Baby Boomers’ Hearing Better Than Expected

Despite warnings over loud rock music damaging their ears, the baby boomer generation appears to have better hearing than their parents did.

A new study suggests that the rate of hearing problems at ages 45 to 75 has been dropping for years, at least among white Americans.

“I’m less likely to have a hearing loss when I get to be 70 years old than my grandmother did when she was 70,” Karen Cruickshanks of the University of Wisconsin-Madison, told the Associated Press.

Cruickshanks, the author of the study, is a baby boomer that said she remembers taking criticism from her mother for listening to loud music.

Her research has shown that what people do and experience may help them prevent or delay hearing loss as they get older. 

Experts have theorized that there might be several reasons for the finding, like fewer noisy jobs and better ear protection at worksites, as well as immunizations and antibiotics that prevented certain diseases.

Although experts praise the work, they agree that scientists must now study whether the pattern holds up outside its largely white participants.

They said the results do not mean it is safe to listen to music loudly from an iPod for hours.

Cruickshanks, along with colleagues, reported their findings in the American Journal of Epidemiology.

The team analyzed results of hearing tests given to about 5,300 people that were at least 45 years of age.  The tests were taken between 1993 and 2008, and many participants were tested at five-year intervals. 

The researchers looked at how many tests showed at least mild hearing loss and then to see if the rate of impairment at given ages was affected by when the person was born.

Men showed an average of a 13 percent drop in the risk of impairment for every five-year increase in the date of their birth.  In women, the decrease was about 6 percent.

The team is now trying to uncover reasons for the decline.

Cruickshanks said the explanation would probably be complex and hard to find because the pattern has been going on for decades.

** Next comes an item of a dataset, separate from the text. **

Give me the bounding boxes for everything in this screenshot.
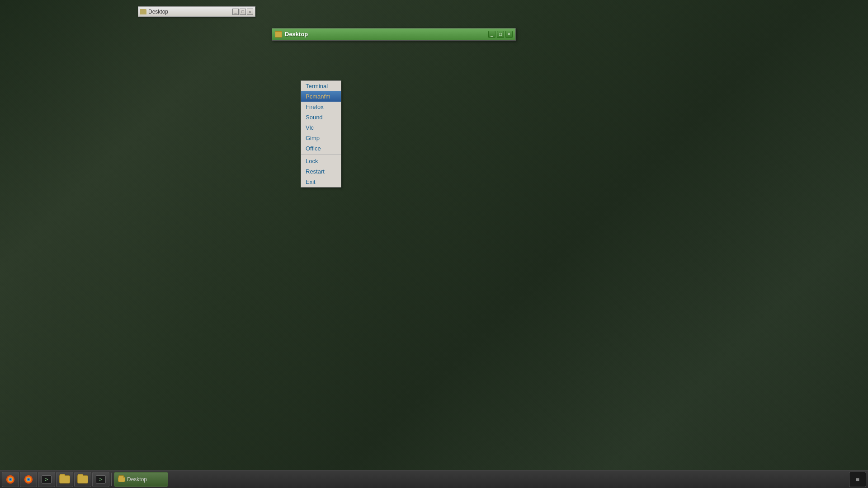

However, she said factors might include fewer people with long-term exposure to very loud noises at work, as well as a decline in smoking.  She added that changes in health care, including immunizations and use of antibiotics could also play a role.

Elizabeth Helzner, an epidemiologist who studies age-related hearing loss at the State University of New York Downstate Medical Center in Brooklyn, said the study is “very impressive.”

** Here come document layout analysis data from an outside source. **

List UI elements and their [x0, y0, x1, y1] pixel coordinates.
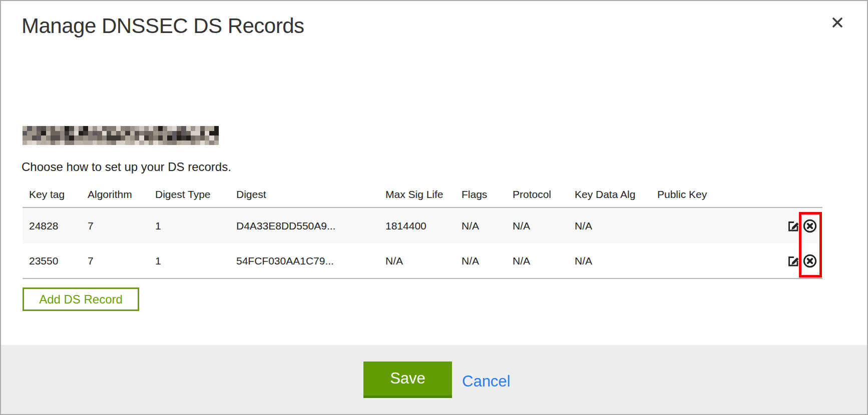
column-header-digest: Digest: [230, 188, 379, 200]
dialog-footer: Save Cancel: [1, 345, 867, 414]
cell-digest: 54FCF030AA1C79...: [230, 255, 379, 267]
edit-icon: [787, 255, 799, 267]
cell-key-tag: 24828: [23, 220, 81, 232]
cell-key-data-alg: N/A: [568, 255, 651, 267]
column-header-key-data-alg: Key Data Alg: [568, 188, 651, 200]
dialog-title: Manage DNSSEC DS Records: [22, 14, 304, 38]
column-header-max-sig-life: Max Sig Life: [379, 188, 455, 200]
cell-max-sig-life: N/A: [379, 255, 455, 267]
cell-algorithm: 7: [81, 255, 149, 267]
edit-ds-record-button[interactable]: [787, 255, 799, 267]
cell-protocol: N/A: [506, 220, 568, 232]
table-header-row: Key tag Algorithm Digest Type Digest Max…: [23, 182, 822, 208]
cell-flags: N/A: [455, 255, 506, 267]
cell-digest-type: 1: [149, 255, 230, 267]
x-circle-icon: [802, 218, 817, 234]
cell-algorithm: 7: [81, 220, 149, 232]
cell-key-tag: 23550: [23, 255, 81, 267]
close-button[interactable]: [830, 15, 845, 30]
edit-ds-record-button[interactable]: [787, 220, 799, 232]
cell-flags: N/A: [455, 220, 506, 232]
cell-digest-type: 1: [149, 220, 230, 232]
ds-records-table: Key tag Algorithm Digest Type Digest Max…: [23, 182, 822, 279]
column-header-protocol: Protocol: [506, 188, 568, 200]
cell-digest: D4A33E8DD550A9...: [230, 220, 379, 232]
save-button[interactable]: Save: [363, 362, 452, 398]
table-row: 24828 7 1 D4A33E8DD550A9... 1814400 N/A …: [23, 208, 822, 244]
domain-name-redacted: [23, 126, 219, 145]
edit-icon: [787, 220, 799, 232]
column-header-public-key: Public Key: [651, 188, 784, 200]
delete-ds-record-button[interactable]: [802, 254, 817, 268]
table-row: 23550 7 1 54FCF030AA1C79... N/A N/A N/A …: [23, 244, 822, 279]
x-circle-icon: [802, 254, 817, 268]
manage-dnssec-dialog: Manage DNSSEC DS Records Choose how to s…: [0, 0, 868, 415]
add-ds-record-button[interactable]: Add DS Record: [23, 288, 139, 311]
column-header-key-tag: Key tag: [23, 188, 81, 200]
cell-protocol: N/A: [506, 255, 568, 267]
cell-key-data-alg: N/A: [568, 220, 651, 232]
row-actions: [784, 254, 822, 268]
column-header-flags: Flags: [455, 188, 506, 200]
cancel-link[interactable]: Cancel: [462, 372, 511, 390]
delete-ds-record-button[interactable]: [802, 218, 817, 234]
cell-max-sig-life: 1814400: [379, 220, 455, 232]
instruction-text: Choose how to set up your DS records.: [22, 160, 231, 174]
column-header-algorithm: Algorithm: [81, 188, 149, 200]
column-header-digest-type: Digest Type: [149, 188, 230, 200]
close-icon: [831, 16, 844, 29]
row-actions: [784, 218, 822, 234]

She said the findings make sense in light of declines in long-term exposure to loud noise without ear protection in the workplace, and perhaps in hunting and battle.

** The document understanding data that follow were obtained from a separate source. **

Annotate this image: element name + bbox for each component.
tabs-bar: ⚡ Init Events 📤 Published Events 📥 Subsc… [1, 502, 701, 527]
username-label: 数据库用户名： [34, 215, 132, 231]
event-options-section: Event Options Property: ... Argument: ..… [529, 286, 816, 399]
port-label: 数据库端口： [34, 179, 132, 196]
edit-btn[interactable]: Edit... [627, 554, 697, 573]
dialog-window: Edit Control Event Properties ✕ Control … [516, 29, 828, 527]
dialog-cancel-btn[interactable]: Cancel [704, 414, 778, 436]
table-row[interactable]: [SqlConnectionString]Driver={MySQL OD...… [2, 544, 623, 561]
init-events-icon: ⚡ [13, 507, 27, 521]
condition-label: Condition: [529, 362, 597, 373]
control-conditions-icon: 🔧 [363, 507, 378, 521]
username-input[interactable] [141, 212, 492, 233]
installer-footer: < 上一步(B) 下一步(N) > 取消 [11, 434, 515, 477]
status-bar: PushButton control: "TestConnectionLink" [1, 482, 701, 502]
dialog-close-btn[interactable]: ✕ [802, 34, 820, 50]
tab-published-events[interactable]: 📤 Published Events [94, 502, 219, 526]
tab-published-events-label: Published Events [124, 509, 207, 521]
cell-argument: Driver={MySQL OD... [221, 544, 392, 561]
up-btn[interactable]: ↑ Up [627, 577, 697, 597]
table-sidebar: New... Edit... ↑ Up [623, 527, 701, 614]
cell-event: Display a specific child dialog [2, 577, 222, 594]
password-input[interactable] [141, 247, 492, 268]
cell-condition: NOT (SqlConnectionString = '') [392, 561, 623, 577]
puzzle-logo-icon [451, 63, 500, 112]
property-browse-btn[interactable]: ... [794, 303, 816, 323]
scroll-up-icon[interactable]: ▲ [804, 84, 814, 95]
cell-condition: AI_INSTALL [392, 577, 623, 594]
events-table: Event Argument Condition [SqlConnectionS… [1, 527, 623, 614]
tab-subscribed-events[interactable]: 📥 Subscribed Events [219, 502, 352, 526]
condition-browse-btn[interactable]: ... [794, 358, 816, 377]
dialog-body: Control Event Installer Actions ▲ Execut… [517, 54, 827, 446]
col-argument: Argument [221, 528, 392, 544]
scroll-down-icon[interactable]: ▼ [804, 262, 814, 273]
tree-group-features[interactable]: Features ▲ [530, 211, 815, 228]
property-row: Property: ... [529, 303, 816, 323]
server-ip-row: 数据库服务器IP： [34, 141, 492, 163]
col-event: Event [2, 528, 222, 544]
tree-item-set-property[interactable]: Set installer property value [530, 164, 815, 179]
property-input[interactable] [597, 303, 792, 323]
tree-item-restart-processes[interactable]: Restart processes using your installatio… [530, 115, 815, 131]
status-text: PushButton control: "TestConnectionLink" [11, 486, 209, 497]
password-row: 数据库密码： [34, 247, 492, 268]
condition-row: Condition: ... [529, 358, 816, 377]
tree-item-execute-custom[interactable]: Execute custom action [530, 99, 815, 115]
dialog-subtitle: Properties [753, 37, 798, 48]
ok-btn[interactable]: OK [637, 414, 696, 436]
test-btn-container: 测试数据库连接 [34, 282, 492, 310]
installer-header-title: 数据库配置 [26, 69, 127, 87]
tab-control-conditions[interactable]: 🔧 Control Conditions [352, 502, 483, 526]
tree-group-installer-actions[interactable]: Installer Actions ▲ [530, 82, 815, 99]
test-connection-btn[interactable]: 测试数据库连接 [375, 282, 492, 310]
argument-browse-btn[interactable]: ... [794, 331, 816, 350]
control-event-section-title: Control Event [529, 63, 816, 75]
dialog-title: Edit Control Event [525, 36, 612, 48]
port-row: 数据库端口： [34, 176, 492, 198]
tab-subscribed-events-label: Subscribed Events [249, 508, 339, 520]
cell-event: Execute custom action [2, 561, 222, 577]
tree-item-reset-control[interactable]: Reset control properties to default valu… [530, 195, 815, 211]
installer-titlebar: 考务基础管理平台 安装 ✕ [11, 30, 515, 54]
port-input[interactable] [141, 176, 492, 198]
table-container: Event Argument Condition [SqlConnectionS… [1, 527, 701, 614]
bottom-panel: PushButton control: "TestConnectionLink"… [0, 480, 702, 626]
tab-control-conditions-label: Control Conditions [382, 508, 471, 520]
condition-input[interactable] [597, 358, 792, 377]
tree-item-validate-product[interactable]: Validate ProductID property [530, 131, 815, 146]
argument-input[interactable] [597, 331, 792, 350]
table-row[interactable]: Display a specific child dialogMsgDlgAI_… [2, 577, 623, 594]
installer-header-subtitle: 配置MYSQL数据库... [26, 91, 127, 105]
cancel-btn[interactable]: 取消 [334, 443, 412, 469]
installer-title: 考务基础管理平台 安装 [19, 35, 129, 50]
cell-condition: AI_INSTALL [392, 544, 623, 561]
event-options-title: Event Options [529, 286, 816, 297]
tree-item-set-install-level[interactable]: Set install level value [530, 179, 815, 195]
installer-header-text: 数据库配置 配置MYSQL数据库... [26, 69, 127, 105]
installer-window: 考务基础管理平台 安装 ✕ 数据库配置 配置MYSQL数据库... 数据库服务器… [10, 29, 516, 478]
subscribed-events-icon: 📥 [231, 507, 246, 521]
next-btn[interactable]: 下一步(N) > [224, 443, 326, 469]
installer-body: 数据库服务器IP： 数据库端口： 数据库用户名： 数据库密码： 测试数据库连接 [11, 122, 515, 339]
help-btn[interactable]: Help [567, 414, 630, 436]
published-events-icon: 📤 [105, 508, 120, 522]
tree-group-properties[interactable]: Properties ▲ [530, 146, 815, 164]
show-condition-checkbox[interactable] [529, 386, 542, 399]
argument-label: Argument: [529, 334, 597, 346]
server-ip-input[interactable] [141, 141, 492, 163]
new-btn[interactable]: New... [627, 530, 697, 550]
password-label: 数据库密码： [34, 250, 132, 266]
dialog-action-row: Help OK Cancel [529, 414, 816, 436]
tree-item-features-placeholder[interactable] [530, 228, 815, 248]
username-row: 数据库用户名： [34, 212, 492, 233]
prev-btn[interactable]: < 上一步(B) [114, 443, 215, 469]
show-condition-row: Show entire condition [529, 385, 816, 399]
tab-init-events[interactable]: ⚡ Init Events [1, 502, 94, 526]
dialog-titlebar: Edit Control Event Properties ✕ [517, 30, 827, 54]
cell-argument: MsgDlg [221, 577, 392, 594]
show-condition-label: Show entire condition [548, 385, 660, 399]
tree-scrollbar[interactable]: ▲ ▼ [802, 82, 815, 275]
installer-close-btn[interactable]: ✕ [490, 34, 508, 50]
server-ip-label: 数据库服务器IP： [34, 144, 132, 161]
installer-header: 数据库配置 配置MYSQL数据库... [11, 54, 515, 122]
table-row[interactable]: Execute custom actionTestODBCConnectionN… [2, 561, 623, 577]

According to Helzner, those exposures would have happened more to men than women, which would help explain why the results were more dramatic in men.

She added that another factor could be better control of diabetes and heart disease, which are both linked to hearing loss.

Helzner questions the decline with today’s youth due to their eardrums being exposed for a long duration through earbuds.  She said that chronic exposure might prove more hazardous than the briefer bouts baby boomers had.